Page images and extracted text:
****************
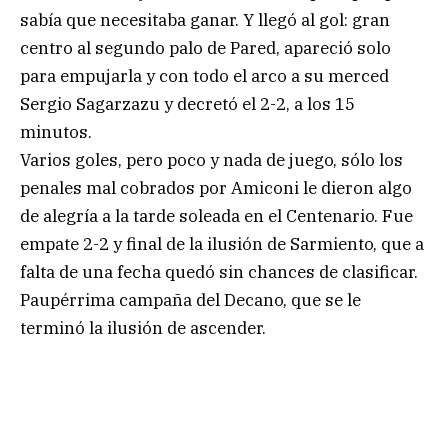
sabía que necesitaba ganar. Y llegó al gol: gran
centro al segundo palo de Pared, apareció solo
para empujarla y con todo el arco a su merced
Sergio Sagarzazu y decretó el 2-2, a los 15
minutos.
Varios goles, pero poco y nada de juego, sólo los
penales mal cobrados por Amiconi le dieron algo
de alegría a la tarde soleada en el Centenario. Fue
empate 2-2 y final de la ilusión de Sarmiento, que a
falta de una fecha quedó sin chances de clasificar.
Paupérrima campaña del Decano, que se le
terminó la ilusión de ascender.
****************
WHAT YOU WILL DO: Copy every record exactly; no pictures.

REPLY:
sabía que necesitaba ganar. Y llegó al gol: gran
centro al segundo palo de Pared, apareció solo
para empujarla y con todo el arco a su merced
Sergio Sagarzazu y decretó el 2-2, a los 15
minutos.
Varios goles, pero poco y nada de juego, sólo los
penales mal cobrados por Amiconi le dieron algo
de alegría a la tarde soleada en el Centenario. Fue
empate 2-2 y final de la ilusión de Sarmiento, que a
falta de una fecha quedó sin chances de clasificar.
Paupérrima campaña del Decano, que se le
terminó la ilusión de ascender.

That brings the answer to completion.